**Task description**
Write back every line of the listing exactly, excluding images.

**Information**
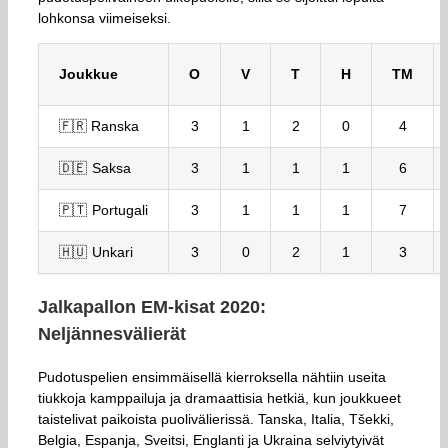
lohkonsa viimeiseksi.
Joukkue
O
V
T
H
TM
🇫🇷 Ranska
3
1
2
0
4
🇩🇪 Saksa
3
1
1
1
6
🇵🇹 Portugali
3
1
1
1
7
🇭🇺 Unkari
3
0
2
1
3
Jalkapallon EM-kisat 2020:
Neljännesvälierät
Pudotuspelien ensimmäisellä kierroksella nähtiin useita
tiukkoja kamppailuja ja dramaattisia hetkiä, kun joukkueet
taistelivat paikoista puolivälierissä. Tanska, Italia, Tšekki,
Belgia, Espanja, Sveitsi, Englanti ja Ukraina selviytyivät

**Your solution**
lohkonsa viimeiseksi.
Joukkue
O
V
T
H
TM
🇫🇷 Ranska
3
1
2
0
4
🇩🇪 Saksa
3
1
1
1
6
🇵🇹 Portugali
3
1
1
1
7
🇭🇺 Unkari
3
0
2
1
3
Jalkapallon EM-kisat 2020:
Neljännesvälierät
Pudotuspelien ensimmäisellä kierroksella nähtiin useita
tiukkoja kamppailuja ja dramaattisia hetkiä, kun joukkueet
taistelivat paikoista puolivälierissä. Tanska, Italia, Tšekki,
Belgia, Espanja, Sveitsi, Englanti ja Ukraina selviytyivät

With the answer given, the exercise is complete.